The APBT is, contrary to popular belief, very human-friendly and will not naturally be aggressive towards humans. The APBT is, however, very loyal and eagar to please, so that if an owner wants a dog to be aggressive toward humans and reinforces this behaviour from an early age, the dog will most likely be aggressive towards humans as an adult.
Many people equate or confuse aggressivness towards other dogs with aggressivness towards humans. I have seen newspaper reports in which "concerned neighbors" are quoted saying things like, "This time it killed a stray cat; tomorrow it may be my children." Yet animal-aggressiveness is an entirely different thing from human-aggressiveness. There is no reason to infer from its killing a cat that a dog--any dog, not just an APBT--will ever show aggression toward human beings.

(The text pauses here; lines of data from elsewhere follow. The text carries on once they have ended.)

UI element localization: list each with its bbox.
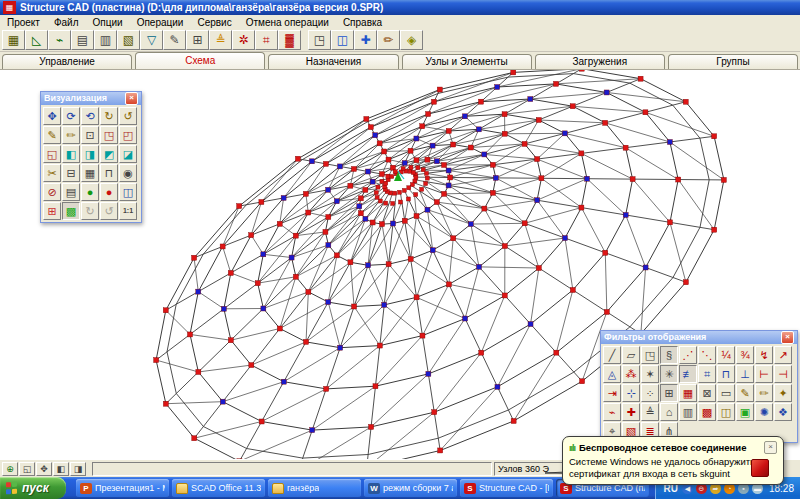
display-filters-titlebar[interactable]: Фильтры отображения × — [601, 331, 797, 344]
filter-grid-lines-button[interactable]: ⌗ — [698, 365, 716, 383]
menu-servis[interactable]: Сервис — [190, 17, 238, 28]
tab-gruppy[interactable]: Группы — [668, 54, 798, 69]
spin-view-button[interactable]: ✥ — [43, 107, 61, 125]
menu-fail[interactable]: Файл — [47, 17, 86, 28]
gen-frame-tool[interactable]: ▦ — [2, 30, 25, 50]
task-scad-office-folder[interactable]: SCAD Office 11.3 — [172, 479, 265, 497]
frame-filter-tool[interactable]: ◳ — [308, 30, 331, 50]
gen-slab-tool[interactable]: ▥ — [94, 30, 117, 50]
filter-rooms-button[interactable]: ⌂ — [660, 403, 678, 421]
filter-plates-button[interactable]: ▱ — [622, 346, 640, 364]
filter-ui-grid-button[interactable]: ⊞ — [660, 384, 678, 402]
scale-1-1-button[interactable]: 1:1 — [119, 202, 137, 220]
gen-dense-grid-tool[interactable]: ▓ — [278, 30, 301, 50]
filter-diagram-button[interactable]: ▣ — [736, 403, 754, 421]
filter-springs-button[interactable]: § — [660, 346, 678, 364]
select-fragment-button[interactable]: ⊡ — [81, 126, 99, 144]
filter-paint-button[interactable]: ✎ — [736, 384, 754, 402]
gen-rod-series-tool[interactable]: ⌁ — [48, 30, 71, 50]
filter-element-numbers-button[interactable]: ⋱ — [698, 346, 716, 364]
iso-view-2-button[interactable]: ◧ — [62, 145, 80, 163]
task-structure-cad-doc[interactable]: SStructure CAD - [D:\... — [460, 479, 553, 497]
start-button[interactable]: пуск — [0, 477, 66, 499]
filter-groups-button[interactable]: ✚ — [622, 403, 640, 421]
gen-mesh-tool[interactable]: ⊞ — [186, 30, 209, 50]
filter-schema-grid-button[interactable]: ▦ — [679, 384, 697, 402]
status-coords-button[interactable]: ⊕ — [2, 462, 18, 476]
task-word-doc[interactable]: Wрежим сборки 7 апр... — [364, 479, 457, 497]
gen-truss-tool[interactable]: ◺ — [25, 30, 48, 50]
zoom-button[interactable]: ◉ — [119, 164, 137, 182]
visualization-panel-titlebar[interactable]: Визуализация × — [41, 92, 141, 105]
menu-operatsii[interactable]: Операции — [130, 17, 191, 28]
filter-local-axes-button[interactable]: ↗ — [774, 346, 792, 364]
tab-upravlenie[interactable]: Управление — [2, 54, 132, 69]
filter-merged-nodes-button[interactable]: ✳ — [660, 365, 678, 383]
filter-beam-button[interactable]: ✺ — [755, 403, 773, 421]
iso-view-5-button[interactable]: ◪ — [119, 145, 137, 163]
redo-view-button[interactable]: ↺ — [100, 202, 118, 220]
undo-view-button[interactable]: ↻ — [81, 202, 99, 220]
iso-view-1-button[interactable]: ◱ — [43, 145, 61, 163]
close-icon[interactable]: × — [781, 331, 794, 344]
node-transfer-tool[interactable]: ✏ — [377, 30, 400, 50]
filter-loads-button[interactable]: ⁂ — [622, 365, 640, 383]
rotate-x-cw-button[interactable]: ⟳ — [62, 107, 80, 125]
menu-proekt[interactable]: Проект — [0, 17, 47, 28]
scad-cube-icon[interactable] — [751, 459, 769, 477]
gen-assembly-tool[interactable]: ≜ — [209, 30, 232, 50]
filter-profiles-button[interactable]: ▭ — [717, 384, 735, 402]
filter-node-numbers-button[interactable]: ⋰ — [679, 346, 697, 364]
task-presentation[interactable]: PПрезентация1 - Micr... — [76, 479, 169, 497]
filter-wire-button[interactable]: ⌁ — [603, 403, 621, 421]
filter-weights-button[interactable]: ≜ — [641, 403, 659, 421]
sketch-mode-tool[interactable]: ◈ — [400, 30, 423, 50]
filter-supports-button[interactable]: ◬ — [603, 365, 621, 383]
confirm-button[interactable]: ● — [81, 183, 99, 201]
filter-keys-button[interactable]: ✦ — [774, 384, 792, 402]
gen-surface-tool[interactable]: ✎ — [163, 30, 186, 50]
green-grid-button[interactable]: ▩ — [62, 202, 80, 220]
merge-schema-tool[interactable]: ✚ — [354, 30, 377, 50]
copy-schema-tool[interactable]: ◫ — [331, 30, 354, 50]
cut-fragment-button[interactable]: ✂ — [43, 164, 61, 182]
filter-solids-button[interactable]: ◳ — [641, 346, 659, 364]
filter-crossed-grid-button[interactable]: ⊠ — [698, 384, 716, 402]
proj-xoy-button[interactable]: ◳ — [100, 126, 118, 144]
rotate-x-ccw-button[interactable]: ⟲ — [81, 107, 99, 125]
print-button[interactable]: ▤ — [62, 183, 80, 201]
zoom-off-button[interactable]: ⊘ — [43, 183, 61, 201]
iso-view-3-button[interactable]: ◨ — [81, 145, 99, 163]
gen-grid-tool[interactable]: ▤ — [71, 30, 94, 50]
dimensions-button[interactable]: ⊟ — [62, 164, 80, 182]
cancel-button[interactable]: ● — [100, 183, 118, 201]
filter-stiffness-button[interactable]: ↯ — [755, 346, 773, 364]
filter-releases-button[interactable]: ⊣ — [774, 365, 792, 383]
sketch-projection-button[interactable]: ✎ — [43, 126, 61, 144]
filter-brush-button[interactable]: ✏ — [755, 384, 773, 402]
filter-constraints-button[interactable]: ⊥ — [736, 365, 754, 383]
gen-red-grid-tool[interactable]: ⌗ — [255, 30, 278, 50]
gen-funnel-tool[interactable]: ▽ — [140, 30, 163, 50]
close-icon[interactable]: × — [764, 441, 777, 454]
gen-points-tool[interactable]: ✲ — [232, 30, 255, 50]
filter-rod-types-button[interactable]: ¼ — [717, 346, 735, 364]
menu-spravka[interactable]: Справка — [336, 17, 389, 28]
filter-shading-button[interactable]: ▥ — [679, 403, 697, 421]
sketch-projection-2-button[interactable]: ✏ — [62, 126, 80, 144]
preview-window-button[interactable]: ◫ — [119, 183, 137, 201]
close-icon[interactable]: × — [125, 92, 138, 105]
filter-ties-button[interactable]: ⊢ — [755, 365, 773, 383]
proj-xoz-button[interactable]: ◰ — [119, 126, 137, 144]
status-snap-button[interactable]: ◱ — [19, 462, 35, 476]
filter-rigid-links-button[interactable]: ⊓ — [717, 365, 735, 383]
bench-filter-button[interactable]: ⊓ — [100, 164, 118, 182]
filter-rods-button[interactable]: ╱ — [603, 346, 621, 364]
red-grid-button[interactable]: ⊞ — [43, 202, 61, 220]
filter-load-values-button[interactable]: ⇥ — [603, 384, 621, 402]
tab-zagruzheniya[interactable]: Загружения — [535, 54, 665, 69]
gen-shell-tool[interactable]: ▧ — [117, 30, 140, 50]
status-axes-button[interactable]: ✥ — [36, 462, 52, 476]
filter-plane-button[interactable]: ❖ — [774, 403, 792, 421]
menu-optsii[interactable]: Опции — [86, 17, 130, 28]
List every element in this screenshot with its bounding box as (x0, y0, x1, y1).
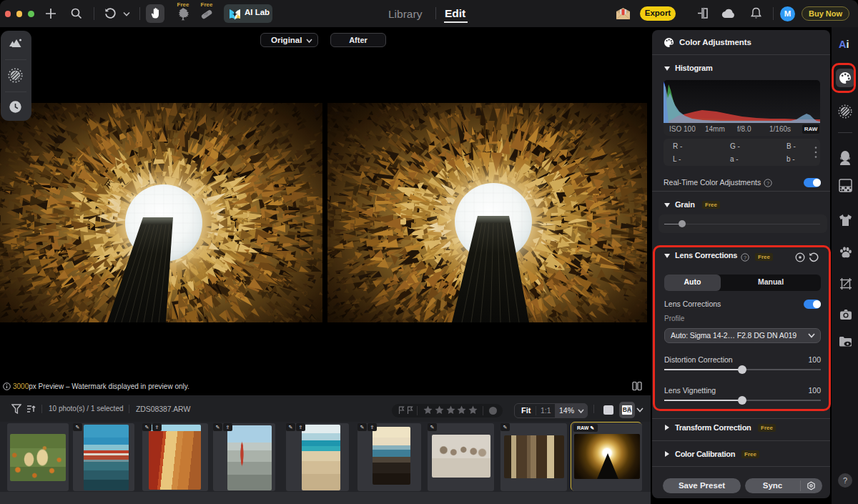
svg-text:?: ? (766, 180, 769, 187)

Dogs can and do discriminate, even if irate neighbors cannot.
One of the most enduring urban legends involving dogs is the one about Doberman Pinscher's supposed tendency to suddenly "turn on" their loving owners. This violent change in behavior is said to be precipitated by a natural swelling of the dog's brain at a certain age (the exact age differs according to the retelling). Of course this legend has no basis at all in fact. The "pit bull" has replaced the Doberman Pinscher as the stereotypical "vicious breed," but the same human ignorance and credulity is behind the persistence of such legends.